Offering a consistent set of templates and interfaces also seemed to make sense. It was much easier for people to move from application to application, or site to site. This increased user effectiveness and cut training and other personnel costs.

But the common interface also made it difficult for users to situate themselves in the system. What was worse was that some users needed specialized interfaces to do their jobs; some sales reps, for example, needed to see their screens as outside customers would see them. 

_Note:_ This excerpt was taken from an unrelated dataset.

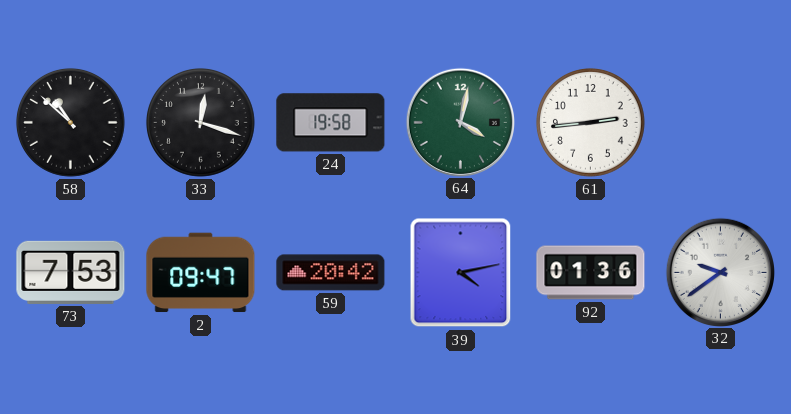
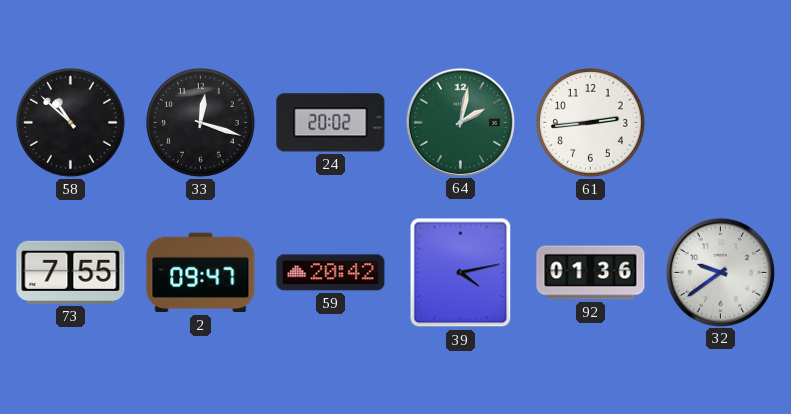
24: 19:58 -> 20:02
64: 4:02 -> 2:02
73: 7:53 -> 7:55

The unified interface meant that they couldn't do their jobs. An integrated interface, with a lot of legacy applications folded in, proved more expensive than had been projected. Strategies and workarounds to solve various incompatibilities proved very hard (and costly) to undo later. The lesson? Focus on overall experience rather than consistency if there's a conflict.

A Single Login and Common Platform

A single login and common platform also made sense. There were obvious efficiencies for users. Role-based sign in helped people find job-specific information quickly. On the other hand, the common format destroyed saved bookmarks and learned information paths, and user frustration grew. The lesson? Don't fix what isn't broken, and communicate new directions and procedures beforehand.

Finally, Intel's use of a commercial CMS product had a lot of advantages. Commercial products are standardized, tried and tested, and usually better-structured. However, the apparent 'completeness' of the commercial solution hid the need for extensive customization.

This cut down the savings realized by standardization, as customization was necessary for people to get jobs done. The lesson? Select suppliers based on usability. Realize that jobs and goals are often very different, and that you'll need to fix this in any product you select. Finally, maintain a strong relationship with your supplier, to ensure your purchase continues to meet your needs.